▶ [YOUR INSTRUCTIONS]
All that is wanted is the exact text of the lines below from the one with "ГРАФИК РАБОТЫ" through the one with "新店舗は人をワクワクさせる！", inclusive, minus any pictures.

____ GIVEN RECORDS

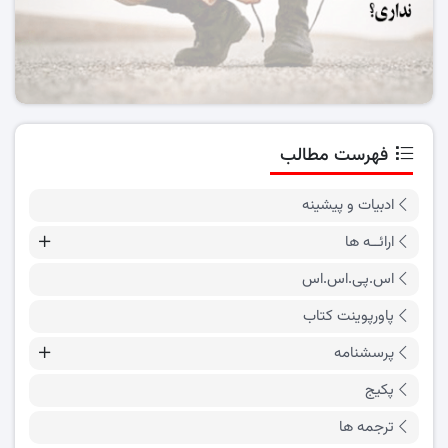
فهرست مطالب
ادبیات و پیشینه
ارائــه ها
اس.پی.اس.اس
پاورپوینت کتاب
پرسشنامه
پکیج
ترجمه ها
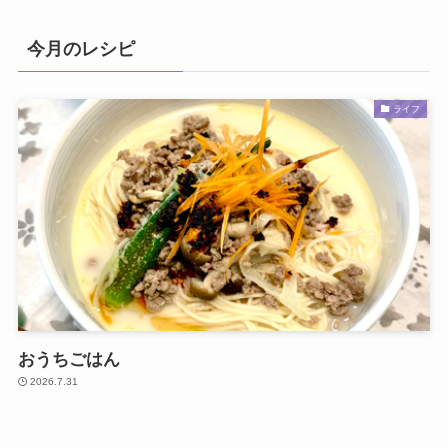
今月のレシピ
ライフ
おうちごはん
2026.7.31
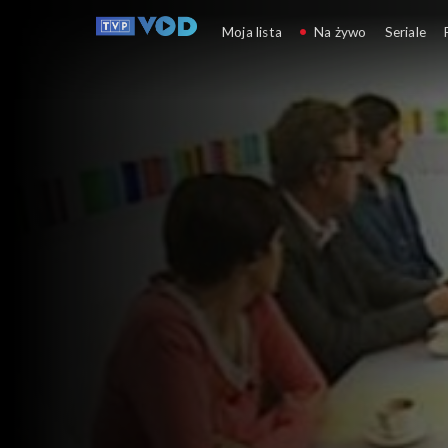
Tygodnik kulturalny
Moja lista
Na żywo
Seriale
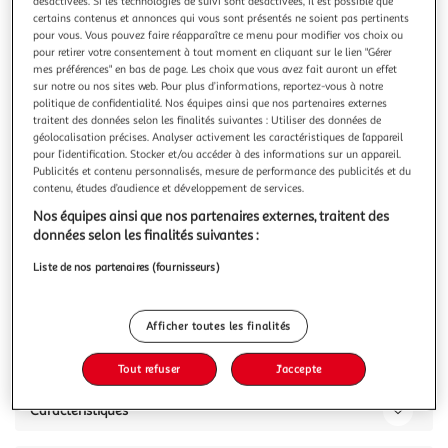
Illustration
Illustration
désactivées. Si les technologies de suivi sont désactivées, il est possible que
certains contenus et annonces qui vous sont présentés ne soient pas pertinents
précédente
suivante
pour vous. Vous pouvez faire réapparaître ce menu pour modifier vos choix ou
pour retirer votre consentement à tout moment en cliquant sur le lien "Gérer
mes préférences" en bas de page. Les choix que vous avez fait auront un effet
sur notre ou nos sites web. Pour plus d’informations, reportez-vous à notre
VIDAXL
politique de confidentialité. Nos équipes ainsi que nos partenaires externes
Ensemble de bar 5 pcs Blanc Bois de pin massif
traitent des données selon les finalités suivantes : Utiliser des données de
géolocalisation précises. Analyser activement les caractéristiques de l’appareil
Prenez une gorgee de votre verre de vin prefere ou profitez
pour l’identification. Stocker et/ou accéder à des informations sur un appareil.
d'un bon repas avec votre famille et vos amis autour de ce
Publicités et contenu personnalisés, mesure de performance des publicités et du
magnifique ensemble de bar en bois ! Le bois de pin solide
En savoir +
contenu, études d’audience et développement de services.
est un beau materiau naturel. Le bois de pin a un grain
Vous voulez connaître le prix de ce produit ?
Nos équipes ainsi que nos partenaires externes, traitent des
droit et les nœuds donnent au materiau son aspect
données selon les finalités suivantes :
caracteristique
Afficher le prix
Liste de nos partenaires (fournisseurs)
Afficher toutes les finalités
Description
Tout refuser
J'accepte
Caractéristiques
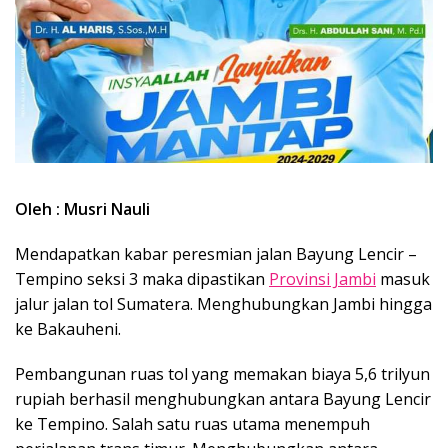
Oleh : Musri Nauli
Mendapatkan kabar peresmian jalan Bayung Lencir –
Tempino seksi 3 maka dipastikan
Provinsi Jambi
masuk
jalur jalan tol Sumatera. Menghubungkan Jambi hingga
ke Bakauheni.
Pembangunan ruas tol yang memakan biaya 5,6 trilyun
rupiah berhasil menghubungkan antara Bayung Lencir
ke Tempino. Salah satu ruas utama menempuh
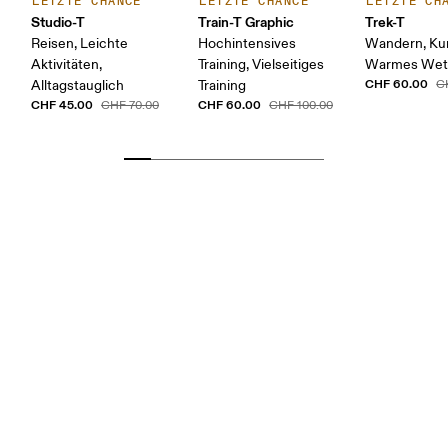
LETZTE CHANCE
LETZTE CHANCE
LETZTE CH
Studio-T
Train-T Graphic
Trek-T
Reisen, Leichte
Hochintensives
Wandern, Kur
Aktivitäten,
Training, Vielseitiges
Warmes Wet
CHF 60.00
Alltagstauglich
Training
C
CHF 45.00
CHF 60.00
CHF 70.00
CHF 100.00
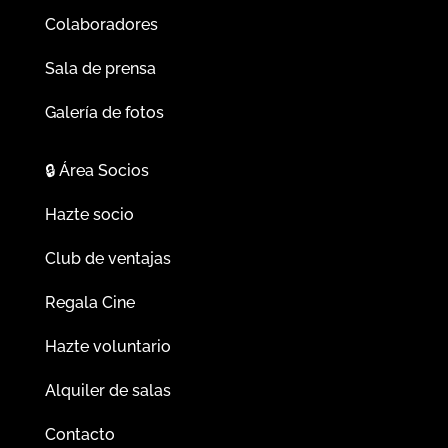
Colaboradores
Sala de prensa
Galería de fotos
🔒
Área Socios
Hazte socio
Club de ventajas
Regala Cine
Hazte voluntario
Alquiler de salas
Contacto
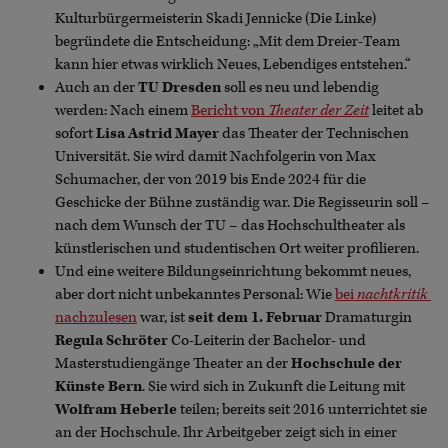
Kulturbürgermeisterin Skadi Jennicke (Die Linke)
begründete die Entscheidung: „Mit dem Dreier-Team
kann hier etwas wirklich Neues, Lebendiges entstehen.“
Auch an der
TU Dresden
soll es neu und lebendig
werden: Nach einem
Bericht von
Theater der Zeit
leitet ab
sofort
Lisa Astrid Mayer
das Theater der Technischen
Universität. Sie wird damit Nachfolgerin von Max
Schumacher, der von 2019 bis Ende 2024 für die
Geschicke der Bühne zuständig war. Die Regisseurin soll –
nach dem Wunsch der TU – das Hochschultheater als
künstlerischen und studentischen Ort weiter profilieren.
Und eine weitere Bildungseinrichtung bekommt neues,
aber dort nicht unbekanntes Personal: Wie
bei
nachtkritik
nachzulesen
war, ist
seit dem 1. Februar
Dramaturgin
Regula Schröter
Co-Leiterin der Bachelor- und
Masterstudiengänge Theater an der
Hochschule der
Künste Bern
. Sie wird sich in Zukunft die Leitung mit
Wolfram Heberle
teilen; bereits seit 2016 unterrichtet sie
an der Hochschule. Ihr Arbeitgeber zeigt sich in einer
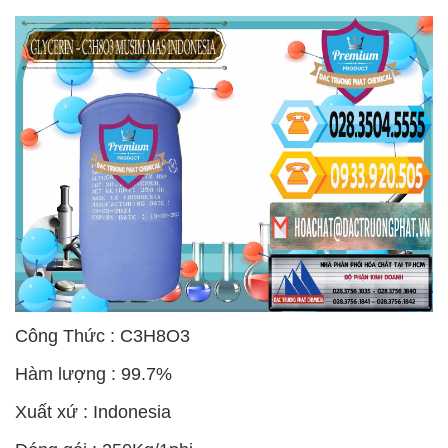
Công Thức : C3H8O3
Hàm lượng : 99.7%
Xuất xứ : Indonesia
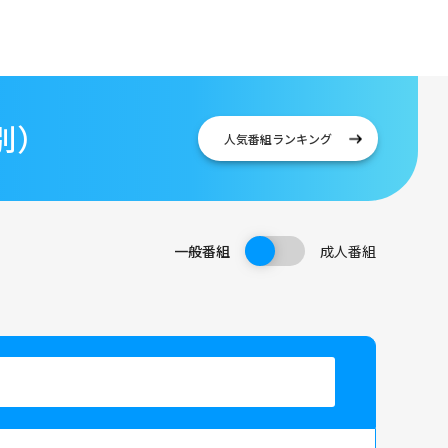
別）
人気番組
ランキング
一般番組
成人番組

________
____ GIVEN RECORDS

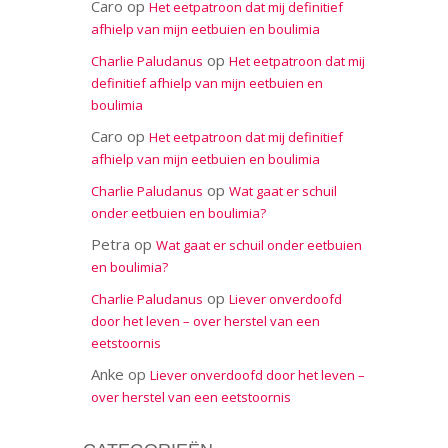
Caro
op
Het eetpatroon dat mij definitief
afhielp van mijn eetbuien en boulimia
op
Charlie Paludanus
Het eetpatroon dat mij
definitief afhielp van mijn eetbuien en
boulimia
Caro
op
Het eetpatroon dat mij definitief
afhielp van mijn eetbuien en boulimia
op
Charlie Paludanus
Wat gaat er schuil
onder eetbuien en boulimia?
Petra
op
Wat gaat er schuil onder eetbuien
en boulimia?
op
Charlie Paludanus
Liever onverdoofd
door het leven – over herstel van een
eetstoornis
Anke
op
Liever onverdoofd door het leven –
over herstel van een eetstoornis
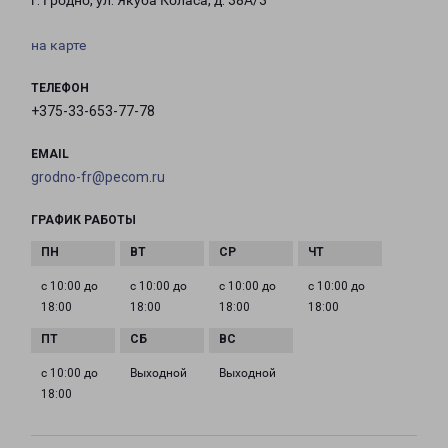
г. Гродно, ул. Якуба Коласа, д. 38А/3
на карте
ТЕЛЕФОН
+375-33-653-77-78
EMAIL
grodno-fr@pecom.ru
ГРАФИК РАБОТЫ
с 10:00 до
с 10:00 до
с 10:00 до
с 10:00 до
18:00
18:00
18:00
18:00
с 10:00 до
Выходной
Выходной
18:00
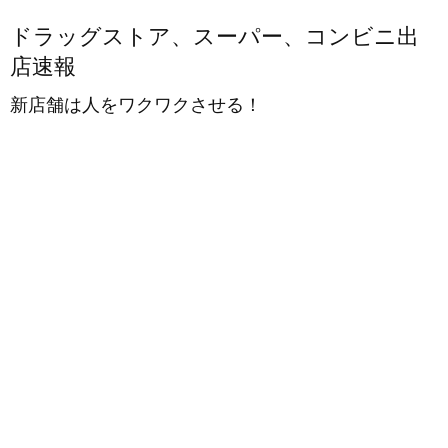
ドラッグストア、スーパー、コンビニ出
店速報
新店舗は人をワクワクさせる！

________

▶ [SOLUTION TO THE PROBLEM]
ГРАФИК РАБОТЫ
с 10:00 до
с 10:00 до
с 10:00 до
с 10:00 до
18:00
18:00
18:00
18:00
с 10:00 до
Выходной
Выходной
18:00
ドラッグストア、スーパー、コンビニ出
店速報
新店舗は人をワクワクさせる！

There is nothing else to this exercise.